= Kenneth Koe =

American chemist

Billie Kenneth Koe (April 15, 1925 – October 7, 2015) was an American chemist of Chinese descent. He and Willard Welch developed sertraline, which was branded and sold as Zoloft by his longtime employer Pfizer starting in 1991.

==Biography==
He was born to Chinese immigrants Benjamin and Monta Jean Koe in Astoria, Oregon on April 15, 1925. Later the family moved to Portland’s Chinatown district. Koe attended Lincoln High School and won a full scholarship to Reed College, where he majored in chemistry and wrote his undergraduate thesis on osmotic pressure. During this time, he also supported the family by washing dishes at Hung Far Low.

After graduating from Reed, Koe earned a master's degree from the University of Washington and a doctorate from the California Institute of Technology. Koe joined Pfizer's Brooklyn laboratory in 1955, and started developing antibiotics. His research focus later shifted to uses of serotonin–norepinephrine reuptake inhibitors as well as selective serotonin reuptake inhibitors in psychotherapeutic drugs.

In 1977, he took an interest in tametraline, a family of psychoactive compounds that Pfizer had developed, then discarded. He wondered if the series could be modified to block the absorption of serotonin in the brain, thus boosting its concentration. He and Welch began to synthesize and test new derivatives until they hit upon a highly selective and potent reuptake inhibitor they named sertraline; Koe published the first paper on it in 1983. Sertraline was approved for medical use in the United States for depression and other conditions in 1991 and soon became one of the most prescribed psychiatric medications in the US.

Koe held 14 U.S. patents and authored or co-authored 150 technical articles, but the discovery of sertraline was the highlight of his career. Reed College honored Koe with the Howard Vollum Award in 2008. During his acceptance speech, he said:"I and my colleagues have been awed and gratified that our efforts produced a world class drug that can help sick people. More than once, strangers, acquaintances, and friends who benefited from taking Zoloft have come up and thanked me personally for my part in the discovery of this antidepressant."
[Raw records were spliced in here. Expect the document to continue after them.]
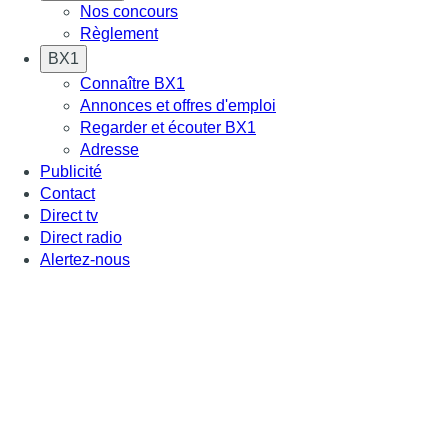
Nos concours
Règlement
BX1
Connaître BX1
Annonces et offres d'emploi
Regarder et écouter BX1
Adresse
Publicité
Contact
Direct tv
Direct radio
Alertez-nous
"My role in the discovery of Zoloft depended on many factors coming together. Personal prerequisites include a solid technical background, a willingness to learn and adapt, a prepared mind, and perseverance. Having congenial colleagues and understanding bosses is important. A key factor in all drug discovery efforts is still luck! I was lucky to have been part of the golden era of the pharmaceutical industry, which gave me a unique opportunity for creative thinking and doing scientific research in technical areas outside of my chemistry training."The American Chemical Society hailed the discovery of sertraline by giving Charles A. Harbert, Reinhard Sarges, Albert Weissman, Koe, and Welch the Award for Team Innovation in 2006.

While Koe worked at Pfizer's headquarters in Groton, Connecticut and after he retired in 1995, he lived in Ledyard.

Koe died in Shrewsbury, Massachusetts on October 7, 2015, aged 90.